Dad...my very vivid memories of you:
You never lost the ability to make me laugh through my tears. Not ever.
When I was only about 4 or 5 years old, you took me to the firehouse on your day off so I could sing "You Are My Sunshine" for the firemen while you strung on your guitar. I felt like Shirley Temple on the stage that everyone made for me.
You loved your piano and guitar, and played anything "by ear". You always wanted me to harmonize with you.
Twelve years ago, you took your first piano lesson even though you played very well without reading a note. In the eighties, on some evenings while I was cooking dinner my phone rang... It was you, saying, "Listen to this, Mary!" And I'd hear your piano or electronic keyboard playing a new arrangement and I'd also hear you say, "Ooops." (Giggle) I was the only person you called to let me know you were practicing.
Perhaps the songs you sang to me the most in my life were "Sherry Baby" and "Catch a Falling Star". I haven't heard you sing either of them since 1995. Want to give it a try?
You took me to my first grade registration in a four-room schoolhouse with wooden floors and the school was swarming with bees. Knowing how frightened I was, you held my hand the entire time, and later, you brought me a box of Good 'n Plenties and everything was OK. I remember that sunny day, and you.
You bought me dime store rings that sparkled and we went outside and watched the sun light them up.
We were poor but didn't realize it. We didn't have everything we wanted but we had what we needed. You took Victor (my brother and your son) and I on rides through the worst parts of Baltimore City, and then we knew - just how fortunate we were.
At age 16, on my third attempt at passing my driving test, you watched me drive to the finish line and you were the only person who stood up and clapped and cheered. Three weeks later, I drove your 64 Chevy to the grocery store and an older lady tore the quarter panel off your car. You didn't raise your voice or bat an eyelash about it.
You always sang enthusiastically in Church and was responsible for my totally irrespectful, out-of-control giggling. But did you have to say "Ooops" after you hit a sour note?
You worked three jobs so you could afford my private high school tuition. You were so proud of me.
On the worst of days, when Gina was an infant and sick, you would unexpectedly arrive on my doorstep with loads of "Huggies", baby food, and whatever else you thought I might need.
When Victor and I were in elementary school, one evening after dark, you were driving an 18-wheeler and phoned the house. You asked Mom to let Victor and I listen for you outside because you would be on the highway nearby in 10 minutes. She woke us up and we listened, and heard 7 blows of the horn, interpreted as, "Good Night Ma-ry and Vic-tor."
You'd give Mom a break from "us kids" and took us out on the weekends whenever you were off. We never knew your plans since they were full of surprises. I will always remember the rainy day you pulled into a parking spot at the movie theatre and we saw "Mary Poppins". I could hardly catch my breath with excitement. Once, you showed us quicksand (we all watched from the car...). Double-dip ice creams cones, soda fountain drinks, and you. Treasures.

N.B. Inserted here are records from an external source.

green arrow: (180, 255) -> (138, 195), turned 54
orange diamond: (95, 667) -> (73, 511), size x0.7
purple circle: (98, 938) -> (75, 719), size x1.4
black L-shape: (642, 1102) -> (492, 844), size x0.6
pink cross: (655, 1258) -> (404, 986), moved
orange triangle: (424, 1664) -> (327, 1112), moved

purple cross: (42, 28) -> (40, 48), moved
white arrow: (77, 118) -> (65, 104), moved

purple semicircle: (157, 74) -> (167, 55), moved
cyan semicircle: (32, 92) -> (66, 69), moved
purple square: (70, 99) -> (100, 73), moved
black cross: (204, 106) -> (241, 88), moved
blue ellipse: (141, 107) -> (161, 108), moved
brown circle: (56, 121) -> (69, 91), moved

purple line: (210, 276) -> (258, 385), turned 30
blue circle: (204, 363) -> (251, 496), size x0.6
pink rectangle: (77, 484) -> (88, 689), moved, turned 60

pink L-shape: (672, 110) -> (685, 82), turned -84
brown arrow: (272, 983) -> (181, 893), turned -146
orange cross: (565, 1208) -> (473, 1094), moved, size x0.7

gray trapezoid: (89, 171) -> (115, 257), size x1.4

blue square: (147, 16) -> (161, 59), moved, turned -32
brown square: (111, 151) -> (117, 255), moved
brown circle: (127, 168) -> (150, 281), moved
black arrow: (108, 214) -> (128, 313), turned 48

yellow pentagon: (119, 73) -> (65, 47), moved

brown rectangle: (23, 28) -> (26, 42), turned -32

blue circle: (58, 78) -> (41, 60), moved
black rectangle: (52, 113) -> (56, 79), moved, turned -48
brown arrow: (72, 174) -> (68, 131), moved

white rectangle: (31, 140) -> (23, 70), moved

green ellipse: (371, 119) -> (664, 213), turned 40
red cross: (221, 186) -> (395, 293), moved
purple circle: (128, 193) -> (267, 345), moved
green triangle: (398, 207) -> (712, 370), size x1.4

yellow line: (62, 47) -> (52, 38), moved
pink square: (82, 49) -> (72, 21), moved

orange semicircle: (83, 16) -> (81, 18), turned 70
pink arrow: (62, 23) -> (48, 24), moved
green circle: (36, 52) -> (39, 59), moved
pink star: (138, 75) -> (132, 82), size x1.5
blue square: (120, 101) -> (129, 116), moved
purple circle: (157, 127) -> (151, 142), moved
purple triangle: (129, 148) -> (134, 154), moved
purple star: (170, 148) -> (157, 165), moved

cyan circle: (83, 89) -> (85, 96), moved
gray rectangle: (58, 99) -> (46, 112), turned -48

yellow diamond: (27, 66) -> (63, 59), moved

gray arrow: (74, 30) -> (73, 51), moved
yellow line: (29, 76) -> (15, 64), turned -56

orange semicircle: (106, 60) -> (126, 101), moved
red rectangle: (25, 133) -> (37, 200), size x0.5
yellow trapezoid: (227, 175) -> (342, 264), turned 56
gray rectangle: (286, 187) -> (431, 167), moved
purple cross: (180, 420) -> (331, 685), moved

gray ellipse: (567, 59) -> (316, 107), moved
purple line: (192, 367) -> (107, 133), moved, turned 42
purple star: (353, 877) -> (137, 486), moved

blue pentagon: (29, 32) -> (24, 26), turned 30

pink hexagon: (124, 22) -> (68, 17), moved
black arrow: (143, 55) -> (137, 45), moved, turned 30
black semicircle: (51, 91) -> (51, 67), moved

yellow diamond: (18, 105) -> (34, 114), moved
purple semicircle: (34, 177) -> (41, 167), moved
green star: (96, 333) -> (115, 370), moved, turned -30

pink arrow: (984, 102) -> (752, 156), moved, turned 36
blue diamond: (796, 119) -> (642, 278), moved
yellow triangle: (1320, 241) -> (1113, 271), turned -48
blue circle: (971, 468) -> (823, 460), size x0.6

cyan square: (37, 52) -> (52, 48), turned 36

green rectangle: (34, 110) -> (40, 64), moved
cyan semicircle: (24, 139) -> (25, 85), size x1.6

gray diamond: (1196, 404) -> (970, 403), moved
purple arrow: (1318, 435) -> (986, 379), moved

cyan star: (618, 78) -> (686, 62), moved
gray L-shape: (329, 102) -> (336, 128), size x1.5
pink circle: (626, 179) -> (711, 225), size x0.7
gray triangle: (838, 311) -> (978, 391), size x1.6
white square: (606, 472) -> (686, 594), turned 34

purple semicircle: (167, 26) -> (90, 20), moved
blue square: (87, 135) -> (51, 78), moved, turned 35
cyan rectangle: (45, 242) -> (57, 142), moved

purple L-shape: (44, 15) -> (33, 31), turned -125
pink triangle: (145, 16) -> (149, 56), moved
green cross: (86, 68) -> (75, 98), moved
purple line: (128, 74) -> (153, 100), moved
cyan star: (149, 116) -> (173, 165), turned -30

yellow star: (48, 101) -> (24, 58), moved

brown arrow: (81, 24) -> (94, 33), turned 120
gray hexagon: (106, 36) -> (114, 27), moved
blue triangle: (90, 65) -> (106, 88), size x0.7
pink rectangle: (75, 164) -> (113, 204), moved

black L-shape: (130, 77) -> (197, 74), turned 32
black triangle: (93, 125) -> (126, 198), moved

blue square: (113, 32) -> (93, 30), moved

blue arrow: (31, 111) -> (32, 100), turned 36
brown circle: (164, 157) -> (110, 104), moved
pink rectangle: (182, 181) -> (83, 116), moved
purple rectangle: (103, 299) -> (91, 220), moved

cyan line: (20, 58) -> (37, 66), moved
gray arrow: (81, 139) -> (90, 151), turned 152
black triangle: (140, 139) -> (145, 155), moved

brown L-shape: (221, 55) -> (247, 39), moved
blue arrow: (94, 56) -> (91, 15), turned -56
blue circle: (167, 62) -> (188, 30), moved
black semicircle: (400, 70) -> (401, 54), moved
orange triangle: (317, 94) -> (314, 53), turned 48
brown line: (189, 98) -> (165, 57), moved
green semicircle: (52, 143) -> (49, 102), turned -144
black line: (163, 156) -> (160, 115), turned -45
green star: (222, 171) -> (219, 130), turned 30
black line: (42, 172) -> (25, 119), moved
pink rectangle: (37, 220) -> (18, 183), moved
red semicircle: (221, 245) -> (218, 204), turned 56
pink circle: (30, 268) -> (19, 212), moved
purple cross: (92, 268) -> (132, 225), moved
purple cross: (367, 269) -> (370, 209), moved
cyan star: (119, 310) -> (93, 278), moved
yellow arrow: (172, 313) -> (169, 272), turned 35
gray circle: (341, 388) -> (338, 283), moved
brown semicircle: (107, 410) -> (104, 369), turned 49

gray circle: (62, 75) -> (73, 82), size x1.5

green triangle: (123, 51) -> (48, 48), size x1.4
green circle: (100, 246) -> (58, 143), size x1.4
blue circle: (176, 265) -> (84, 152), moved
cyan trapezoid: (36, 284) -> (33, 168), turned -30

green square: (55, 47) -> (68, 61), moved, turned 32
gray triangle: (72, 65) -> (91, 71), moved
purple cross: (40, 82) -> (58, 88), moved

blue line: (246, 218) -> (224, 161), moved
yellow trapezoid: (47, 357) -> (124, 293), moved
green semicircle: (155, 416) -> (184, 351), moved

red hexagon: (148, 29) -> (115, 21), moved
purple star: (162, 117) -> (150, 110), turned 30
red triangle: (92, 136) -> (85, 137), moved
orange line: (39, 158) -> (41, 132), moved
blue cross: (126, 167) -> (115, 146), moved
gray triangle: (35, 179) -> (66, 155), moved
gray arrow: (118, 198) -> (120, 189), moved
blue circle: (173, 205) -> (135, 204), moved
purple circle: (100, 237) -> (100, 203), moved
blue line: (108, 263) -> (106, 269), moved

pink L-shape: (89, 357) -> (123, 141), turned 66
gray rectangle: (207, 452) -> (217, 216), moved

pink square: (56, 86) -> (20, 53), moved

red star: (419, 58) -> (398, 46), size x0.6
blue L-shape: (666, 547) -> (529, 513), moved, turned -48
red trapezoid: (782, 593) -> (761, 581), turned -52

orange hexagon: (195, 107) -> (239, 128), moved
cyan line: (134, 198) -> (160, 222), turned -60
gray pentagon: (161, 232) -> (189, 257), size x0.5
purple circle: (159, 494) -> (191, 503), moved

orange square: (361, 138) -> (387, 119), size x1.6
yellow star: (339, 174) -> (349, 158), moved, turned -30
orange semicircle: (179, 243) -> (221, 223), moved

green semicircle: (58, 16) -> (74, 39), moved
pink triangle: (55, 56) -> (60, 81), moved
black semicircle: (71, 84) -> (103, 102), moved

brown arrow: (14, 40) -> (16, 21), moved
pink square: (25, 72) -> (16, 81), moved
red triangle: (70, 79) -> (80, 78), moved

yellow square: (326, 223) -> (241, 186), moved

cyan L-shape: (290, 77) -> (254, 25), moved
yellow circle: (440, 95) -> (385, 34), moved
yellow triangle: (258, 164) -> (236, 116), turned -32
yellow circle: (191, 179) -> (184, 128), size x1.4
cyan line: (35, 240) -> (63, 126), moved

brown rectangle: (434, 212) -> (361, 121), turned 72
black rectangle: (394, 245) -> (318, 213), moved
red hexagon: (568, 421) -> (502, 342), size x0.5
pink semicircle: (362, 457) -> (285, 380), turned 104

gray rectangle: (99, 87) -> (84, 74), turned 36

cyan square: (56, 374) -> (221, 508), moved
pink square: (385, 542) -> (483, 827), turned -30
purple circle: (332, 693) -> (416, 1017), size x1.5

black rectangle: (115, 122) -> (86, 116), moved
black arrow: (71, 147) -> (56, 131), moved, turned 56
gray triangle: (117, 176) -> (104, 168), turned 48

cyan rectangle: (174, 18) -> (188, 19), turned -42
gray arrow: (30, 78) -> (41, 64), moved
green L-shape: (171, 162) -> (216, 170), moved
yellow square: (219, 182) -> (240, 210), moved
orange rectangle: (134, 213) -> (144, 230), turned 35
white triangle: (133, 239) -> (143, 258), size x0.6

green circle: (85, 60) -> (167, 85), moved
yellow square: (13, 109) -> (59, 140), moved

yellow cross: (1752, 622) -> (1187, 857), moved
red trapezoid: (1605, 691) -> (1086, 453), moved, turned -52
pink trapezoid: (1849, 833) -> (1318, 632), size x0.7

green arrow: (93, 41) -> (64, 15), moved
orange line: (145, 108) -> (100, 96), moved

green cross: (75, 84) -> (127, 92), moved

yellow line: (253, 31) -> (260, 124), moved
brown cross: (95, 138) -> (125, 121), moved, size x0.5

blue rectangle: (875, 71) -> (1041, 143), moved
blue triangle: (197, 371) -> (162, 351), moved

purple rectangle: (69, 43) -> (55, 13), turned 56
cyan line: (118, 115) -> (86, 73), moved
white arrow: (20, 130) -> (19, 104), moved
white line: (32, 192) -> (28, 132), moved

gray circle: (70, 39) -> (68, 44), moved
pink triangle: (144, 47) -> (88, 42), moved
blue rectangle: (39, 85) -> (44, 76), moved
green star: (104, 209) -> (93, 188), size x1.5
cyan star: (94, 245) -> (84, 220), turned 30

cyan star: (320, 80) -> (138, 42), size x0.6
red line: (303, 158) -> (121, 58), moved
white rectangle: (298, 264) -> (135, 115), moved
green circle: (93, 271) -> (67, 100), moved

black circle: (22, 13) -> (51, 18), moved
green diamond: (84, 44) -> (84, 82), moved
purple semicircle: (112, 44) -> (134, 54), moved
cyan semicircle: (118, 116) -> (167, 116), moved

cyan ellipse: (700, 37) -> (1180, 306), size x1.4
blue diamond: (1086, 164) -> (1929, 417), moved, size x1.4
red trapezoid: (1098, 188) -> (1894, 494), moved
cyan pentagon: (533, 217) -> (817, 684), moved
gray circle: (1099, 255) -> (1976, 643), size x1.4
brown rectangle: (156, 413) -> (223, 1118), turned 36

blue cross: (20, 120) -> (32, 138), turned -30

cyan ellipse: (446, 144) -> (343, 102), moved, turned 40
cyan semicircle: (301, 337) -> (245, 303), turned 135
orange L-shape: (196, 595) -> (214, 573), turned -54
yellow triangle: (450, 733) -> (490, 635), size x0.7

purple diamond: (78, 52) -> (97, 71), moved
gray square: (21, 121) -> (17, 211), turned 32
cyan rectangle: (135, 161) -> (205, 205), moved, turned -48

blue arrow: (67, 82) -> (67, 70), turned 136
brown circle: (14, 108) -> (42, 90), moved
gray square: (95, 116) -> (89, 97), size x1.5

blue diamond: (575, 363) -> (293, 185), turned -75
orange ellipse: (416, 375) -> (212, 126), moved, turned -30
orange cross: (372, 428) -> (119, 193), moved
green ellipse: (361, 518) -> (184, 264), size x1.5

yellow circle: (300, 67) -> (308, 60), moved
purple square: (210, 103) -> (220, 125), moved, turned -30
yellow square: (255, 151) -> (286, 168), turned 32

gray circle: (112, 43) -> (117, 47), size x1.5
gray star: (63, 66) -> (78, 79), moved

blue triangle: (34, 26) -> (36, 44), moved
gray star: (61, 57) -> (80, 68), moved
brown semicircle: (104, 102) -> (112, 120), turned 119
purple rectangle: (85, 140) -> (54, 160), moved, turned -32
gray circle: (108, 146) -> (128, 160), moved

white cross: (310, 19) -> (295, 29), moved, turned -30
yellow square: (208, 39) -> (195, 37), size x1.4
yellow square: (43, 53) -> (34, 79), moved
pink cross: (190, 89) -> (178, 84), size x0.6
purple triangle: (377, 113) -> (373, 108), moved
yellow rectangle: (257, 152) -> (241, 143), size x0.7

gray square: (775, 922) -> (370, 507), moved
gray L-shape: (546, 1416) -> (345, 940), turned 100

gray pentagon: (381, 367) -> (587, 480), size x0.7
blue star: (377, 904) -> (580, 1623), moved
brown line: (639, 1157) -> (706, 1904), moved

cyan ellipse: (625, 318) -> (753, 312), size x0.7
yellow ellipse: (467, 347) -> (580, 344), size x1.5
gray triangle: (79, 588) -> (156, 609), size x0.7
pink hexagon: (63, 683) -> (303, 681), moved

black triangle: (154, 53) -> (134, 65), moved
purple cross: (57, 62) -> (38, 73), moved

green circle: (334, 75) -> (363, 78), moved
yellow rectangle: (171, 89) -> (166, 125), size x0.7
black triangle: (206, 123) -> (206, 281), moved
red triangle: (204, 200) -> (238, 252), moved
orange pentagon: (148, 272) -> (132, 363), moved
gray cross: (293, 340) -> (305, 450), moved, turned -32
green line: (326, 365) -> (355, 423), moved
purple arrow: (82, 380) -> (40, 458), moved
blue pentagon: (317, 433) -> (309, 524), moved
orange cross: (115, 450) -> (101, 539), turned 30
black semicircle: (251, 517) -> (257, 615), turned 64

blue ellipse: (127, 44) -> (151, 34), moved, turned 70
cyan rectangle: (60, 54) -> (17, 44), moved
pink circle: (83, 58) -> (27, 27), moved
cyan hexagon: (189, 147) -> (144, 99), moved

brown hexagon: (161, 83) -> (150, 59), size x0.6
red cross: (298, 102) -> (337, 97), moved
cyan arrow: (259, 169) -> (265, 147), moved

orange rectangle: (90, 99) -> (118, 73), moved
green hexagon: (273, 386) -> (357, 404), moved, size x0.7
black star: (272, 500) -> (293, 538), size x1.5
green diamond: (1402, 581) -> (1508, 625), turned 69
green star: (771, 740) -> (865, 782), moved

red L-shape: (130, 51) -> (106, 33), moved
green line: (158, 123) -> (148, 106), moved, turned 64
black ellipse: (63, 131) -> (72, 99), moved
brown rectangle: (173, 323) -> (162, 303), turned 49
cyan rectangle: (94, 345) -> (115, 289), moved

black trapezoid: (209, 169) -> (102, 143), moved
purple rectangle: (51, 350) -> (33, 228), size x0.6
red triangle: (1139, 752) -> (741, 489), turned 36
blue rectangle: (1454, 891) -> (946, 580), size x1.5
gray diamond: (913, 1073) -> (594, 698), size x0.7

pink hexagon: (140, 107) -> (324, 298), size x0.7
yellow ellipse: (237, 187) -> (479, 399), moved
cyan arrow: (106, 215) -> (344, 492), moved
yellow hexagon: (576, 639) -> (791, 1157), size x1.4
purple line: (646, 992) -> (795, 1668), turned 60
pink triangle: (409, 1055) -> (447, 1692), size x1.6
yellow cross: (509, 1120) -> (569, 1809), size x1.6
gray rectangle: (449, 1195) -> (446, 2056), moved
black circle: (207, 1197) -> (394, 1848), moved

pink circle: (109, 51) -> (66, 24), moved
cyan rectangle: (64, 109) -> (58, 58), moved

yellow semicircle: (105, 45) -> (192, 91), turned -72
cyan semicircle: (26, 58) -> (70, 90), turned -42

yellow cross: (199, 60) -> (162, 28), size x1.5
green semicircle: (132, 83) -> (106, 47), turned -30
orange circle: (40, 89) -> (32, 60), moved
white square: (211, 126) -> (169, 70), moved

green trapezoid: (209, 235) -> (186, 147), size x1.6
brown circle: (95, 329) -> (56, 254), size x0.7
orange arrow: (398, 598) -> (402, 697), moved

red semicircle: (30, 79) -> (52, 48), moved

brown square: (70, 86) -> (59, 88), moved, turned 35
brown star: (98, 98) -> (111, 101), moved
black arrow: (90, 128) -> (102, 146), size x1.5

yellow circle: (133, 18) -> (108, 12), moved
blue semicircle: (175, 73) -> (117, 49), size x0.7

You made 150 people weep while dancing with me to "Daddy's Little Girl" at my wedding.
You and I liked sitting at the kitchen table and drawing caricatures, sometimes at Mom's expense. We'd laugh until we cried.
When I was a young woman, working in downtown Baltimore on the 31st floor of a high-rise, you rounded the corner in my office area and surprised me..."Dad? What are you doing here?" You had stopped by to check out the fire alarm system and escape route.
I remember you driving that old, convertible, fire pumper - Engine 32, sirens blaring, through the streets of Baltimore. I'd see you and wave, "Hi, Dad!" You didn't see or hear me, though. But I was there.
With this on-line journal, I intended to write about light-hearted subjects. This is a heavy-hearted post, but isn't that what a personal journal is for?